We consider the quasi-likelihood analysis for a linear regression model driven by a Student-t L\'{e}vy process with constant scale and arbitrary degrees of freedom. The model is observed at high frequency over an extending period, under which we can quantify how the sampling frequency affects estimation accuracy. In that setting, joint estimation of trend, scale, and degrees of freedom is a non-trivial problem. The bottleneck is that the Student-t distribution is not closed under convolution, making it difficult to estimate all the parameters fully based on the high-frequency time scale. To efficiently deal with the intricate nature from both theoretical and computational points of view, we propose a two-step quasi-likelihood analysis: first, we make use of the Cauchy quasi-likelihood for estimating the regression-coefficient vector and the scale parameter; then, we construct the sequence of the unit-period cumulative residuals to estimate the remaining degrees of freedom. In particular, using full data in the first step causes a problem stemming from the small-time Cauchy approximation, showing the need for data thinning.

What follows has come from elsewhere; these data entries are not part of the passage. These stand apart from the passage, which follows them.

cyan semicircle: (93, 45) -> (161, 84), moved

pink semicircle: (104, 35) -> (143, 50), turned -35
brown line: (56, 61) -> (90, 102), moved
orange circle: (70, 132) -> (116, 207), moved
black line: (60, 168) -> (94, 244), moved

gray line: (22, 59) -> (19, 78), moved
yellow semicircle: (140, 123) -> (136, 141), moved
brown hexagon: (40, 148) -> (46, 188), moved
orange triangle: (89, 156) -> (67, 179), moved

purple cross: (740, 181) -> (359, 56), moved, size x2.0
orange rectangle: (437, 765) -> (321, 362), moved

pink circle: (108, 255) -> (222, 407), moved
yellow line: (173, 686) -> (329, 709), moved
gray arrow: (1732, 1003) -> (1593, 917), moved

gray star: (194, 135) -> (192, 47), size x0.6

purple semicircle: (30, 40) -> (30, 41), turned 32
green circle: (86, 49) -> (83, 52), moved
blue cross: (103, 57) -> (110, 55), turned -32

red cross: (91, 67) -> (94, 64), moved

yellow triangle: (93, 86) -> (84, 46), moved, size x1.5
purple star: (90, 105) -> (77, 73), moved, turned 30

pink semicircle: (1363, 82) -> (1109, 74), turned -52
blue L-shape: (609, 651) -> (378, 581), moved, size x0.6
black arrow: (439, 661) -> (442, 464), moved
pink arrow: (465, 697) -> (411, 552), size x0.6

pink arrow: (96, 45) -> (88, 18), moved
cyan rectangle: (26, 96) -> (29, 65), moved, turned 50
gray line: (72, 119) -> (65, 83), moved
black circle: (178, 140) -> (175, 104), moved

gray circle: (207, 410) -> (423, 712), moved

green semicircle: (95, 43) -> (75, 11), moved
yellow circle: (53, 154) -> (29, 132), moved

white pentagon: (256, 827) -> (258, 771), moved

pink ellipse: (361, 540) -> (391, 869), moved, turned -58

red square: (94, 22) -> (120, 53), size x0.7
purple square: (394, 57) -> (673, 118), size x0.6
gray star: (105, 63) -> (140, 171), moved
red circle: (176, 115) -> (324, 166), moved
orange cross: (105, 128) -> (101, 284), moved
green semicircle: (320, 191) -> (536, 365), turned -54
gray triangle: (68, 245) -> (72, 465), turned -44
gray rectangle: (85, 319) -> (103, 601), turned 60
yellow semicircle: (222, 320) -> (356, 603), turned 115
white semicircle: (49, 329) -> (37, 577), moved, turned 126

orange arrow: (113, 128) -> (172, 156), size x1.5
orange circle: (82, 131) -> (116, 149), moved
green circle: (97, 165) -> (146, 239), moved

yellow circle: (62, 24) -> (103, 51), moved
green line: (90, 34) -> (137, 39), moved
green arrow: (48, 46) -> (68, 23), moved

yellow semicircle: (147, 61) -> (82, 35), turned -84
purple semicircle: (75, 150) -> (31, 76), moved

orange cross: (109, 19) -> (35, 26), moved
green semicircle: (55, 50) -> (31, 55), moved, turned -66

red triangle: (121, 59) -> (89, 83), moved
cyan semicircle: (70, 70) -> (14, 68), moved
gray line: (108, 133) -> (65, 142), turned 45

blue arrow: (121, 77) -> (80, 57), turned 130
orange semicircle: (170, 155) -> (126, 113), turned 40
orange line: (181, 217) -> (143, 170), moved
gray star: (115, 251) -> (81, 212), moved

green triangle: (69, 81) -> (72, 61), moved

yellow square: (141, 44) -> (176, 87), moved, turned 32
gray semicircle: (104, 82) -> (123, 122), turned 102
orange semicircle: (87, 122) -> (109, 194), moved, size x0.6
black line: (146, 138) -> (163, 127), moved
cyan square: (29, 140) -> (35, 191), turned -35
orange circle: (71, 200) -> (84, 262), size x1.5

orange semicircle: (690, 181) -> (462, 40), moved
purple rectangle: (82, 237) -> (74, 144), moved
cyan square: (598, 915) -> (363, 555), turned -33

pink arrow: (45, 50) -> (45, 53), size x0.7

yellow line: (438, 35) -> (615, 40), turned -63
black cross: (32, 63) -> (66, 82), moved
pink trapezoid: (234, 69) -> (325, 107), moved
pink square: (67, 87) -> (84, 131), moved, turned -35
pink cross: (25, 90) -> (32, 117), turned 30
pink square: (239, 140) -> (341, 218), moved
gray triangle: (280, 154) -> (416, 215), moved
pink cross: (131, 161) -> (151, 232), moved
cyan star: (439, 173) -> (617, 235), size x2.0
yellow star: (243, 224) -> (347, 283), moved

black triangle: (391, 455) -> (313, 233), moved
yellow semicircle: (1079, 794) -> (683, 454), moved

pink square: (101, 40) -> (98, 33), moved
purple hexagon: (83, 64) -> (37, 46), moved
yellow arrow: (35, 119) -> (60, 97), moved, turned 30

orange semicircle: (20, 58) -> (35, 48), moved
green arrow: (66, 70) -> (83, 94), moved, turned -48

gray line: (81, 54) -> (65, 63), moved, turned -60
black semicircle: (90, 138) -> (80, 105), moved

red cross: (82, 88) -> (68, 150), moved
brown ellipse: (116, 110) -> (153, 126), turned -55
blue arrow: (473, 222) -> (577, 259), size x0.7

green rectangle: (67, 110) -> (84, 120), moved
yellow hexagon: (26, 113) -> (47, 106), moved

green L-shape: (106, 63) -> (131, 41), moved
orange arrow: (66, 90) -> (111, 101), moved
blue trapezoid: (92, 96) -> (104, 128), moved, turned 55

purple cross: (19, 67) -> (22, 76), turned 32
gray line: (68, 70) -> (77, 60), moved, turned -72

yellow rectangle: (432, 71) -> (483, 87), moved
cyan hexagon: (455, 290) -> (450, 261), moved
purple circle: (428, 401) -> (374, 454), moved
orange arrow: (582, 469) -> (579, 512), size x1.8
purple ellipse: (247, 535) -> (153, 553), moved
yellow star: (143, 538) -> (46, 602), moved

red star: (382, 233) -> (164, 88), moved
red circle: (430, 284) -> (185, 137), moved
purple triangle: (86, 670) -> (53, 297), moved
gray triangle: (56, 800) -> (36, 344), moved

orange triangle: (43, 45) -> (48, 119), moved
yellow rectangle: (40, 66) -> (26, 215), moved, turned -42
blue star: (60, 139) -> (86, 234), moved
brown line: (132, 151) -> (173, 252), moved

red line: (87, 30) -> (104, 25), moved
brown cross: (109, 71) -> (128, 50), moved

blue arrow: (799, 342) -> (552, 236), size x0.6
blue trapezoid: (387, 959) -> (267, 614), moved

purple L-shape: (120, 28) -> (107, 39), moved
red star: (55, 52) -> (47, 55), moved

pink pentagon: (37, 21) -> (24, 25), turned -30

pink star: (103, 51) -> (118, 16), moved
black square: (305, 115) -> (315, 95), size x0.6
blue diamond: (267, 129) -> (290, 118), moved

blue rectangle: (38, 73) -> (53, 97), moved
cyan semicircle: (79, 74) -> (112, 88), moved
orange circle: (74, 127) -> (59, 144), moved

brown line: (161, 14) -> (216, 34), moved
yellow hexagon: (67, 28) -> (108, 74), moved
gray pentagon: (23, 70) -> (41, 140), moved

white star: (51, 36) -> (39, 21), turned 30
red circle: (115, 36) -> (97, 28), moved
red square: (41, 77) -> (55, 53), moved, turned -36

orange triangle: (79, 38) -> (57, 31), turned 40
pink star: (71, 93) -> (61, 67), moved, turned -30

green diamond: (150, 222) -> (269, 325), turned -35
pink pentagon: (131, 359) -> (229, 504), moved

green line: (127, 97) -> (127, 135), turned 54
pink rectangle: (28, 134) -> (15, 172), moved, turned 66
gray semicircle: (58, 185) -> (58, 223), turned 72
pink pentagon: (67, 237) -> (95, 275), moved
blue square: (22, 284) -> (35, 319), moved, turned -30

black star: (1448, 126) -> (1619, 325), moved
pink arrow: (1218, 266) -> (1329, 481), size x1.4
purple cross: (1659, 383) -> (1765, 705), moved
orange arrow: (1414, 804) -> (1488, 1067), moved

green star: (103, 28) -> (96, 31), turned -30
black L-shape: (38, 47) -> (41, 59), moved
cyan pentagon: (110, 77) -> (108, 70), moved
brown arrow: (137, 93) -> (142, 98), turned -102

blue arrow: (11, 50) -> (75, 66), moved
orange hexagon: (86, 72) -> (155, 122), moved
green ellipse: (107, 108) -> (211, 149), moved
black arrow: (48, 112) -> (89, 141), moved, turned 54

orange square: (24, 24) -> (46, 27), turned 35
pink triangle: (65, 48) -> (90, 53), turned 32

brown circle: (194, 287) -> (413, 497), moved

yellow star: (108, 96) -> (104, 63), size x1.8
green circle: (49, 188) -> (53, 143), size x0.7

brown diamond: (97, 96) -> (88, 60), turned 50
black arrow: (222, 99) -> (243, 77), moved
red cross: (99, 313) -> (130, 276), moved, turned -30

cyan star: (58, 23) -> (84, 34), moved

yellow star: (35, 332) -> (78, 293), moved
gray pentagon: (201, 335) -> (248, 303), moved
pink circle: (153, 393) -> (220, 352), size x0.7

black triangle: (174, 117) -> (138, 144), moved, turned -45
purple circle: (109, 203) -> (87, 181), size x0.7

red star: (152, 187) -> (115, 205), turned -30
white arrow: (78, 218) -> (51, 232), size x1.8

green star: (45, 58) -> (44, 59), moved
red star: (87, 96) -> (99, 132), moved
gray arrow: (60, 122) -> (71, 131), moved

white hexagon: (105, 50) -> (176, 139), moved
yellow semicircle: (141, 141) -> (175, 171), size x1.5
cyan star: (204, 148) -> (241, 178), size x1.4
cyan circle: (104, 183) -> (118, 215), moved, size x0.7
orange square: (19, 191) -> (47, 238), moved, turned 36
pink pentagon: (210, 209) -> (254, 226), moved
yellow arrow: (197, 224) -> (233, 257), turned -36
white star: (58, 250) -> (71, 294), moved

翻译：我们考虑由具有恒定尺度和任意自由度的学生t莱维过程驱动的线性回归模型的拟似然分析。该模型在较长时期内以高频进行观测，在此设定下，我们可以量化抽样频率如何影响估计精度。在这种情况下，趋势、尺度和自由度的联合估计是一个非平凡问题。瓶颈在于学生t分布对卷积不封闭，这使得完全基于高频时间尺度估计所有参数变得困难。为了从理论和计算角度有效处理这种复杂性质，我们提出了一种两步拟似然分析方法：首先，我们利用柯西拟似然来估计回归系数向量和尺度参数；然后，我们构建单位周期累积残差序列来估计剩余的自由度。特别地，在第一步中使用全部数据会引发由小时间柯西近似产生的问题，这表明需要进行数据稀释。